Honey Bee Genetics
A honey bee lineage consists of a queen, the sperm of several drones, and the worker and drone offspring of the queen’s mating efforts. A queen will mate with several drones during a mating flight and will store their sperm within her spermatheca. All sperm produced by a single drone are genetically identical. Within each honey bee lineage exist seven to 10 subgroups, identified as a group of bees fathered by the same drone’s sperm. Due to the identical nature of the drone’s sperm, female workers within a subgroup are three-quarters genetically identical.

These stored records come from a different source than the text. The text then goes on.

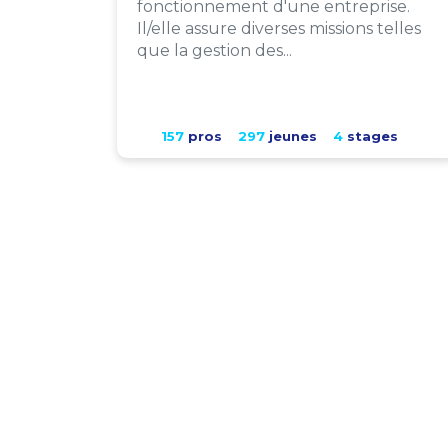
fonctionnement d'une entreprise.
Il/elle assure diverses missions telles
que la gestion des...
157
pros
297
jeunes
4
stages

Unlike most other animals, honey bee eggs hatch even if they have not been fertilized. Fertilized honey bee eggs with 32 chromosomes develop into female worker bees, while unfertilized honey bee eggs with 16 chromosomes develop into male drones through a process known as parthenogenesis. Chromosomes contain genes, and the position of each gene on a chromosome can dictate aspects of the honey bee, such as sex and pheromone production.
Diversity within honey bee populations allows for strength and provides humans with various types of honey, but the mechanics of bee reproduction were not understood by humans until the mid-1800s. At this time a beekeeper, L.L. Langstroth, developed a moveable frame within which to house, control and study honey bees. However, even these frames did not allow for easily controlled breeding. Humans were not able to effectively breed honey bees until instrumental insemination was introduced in the 1900s.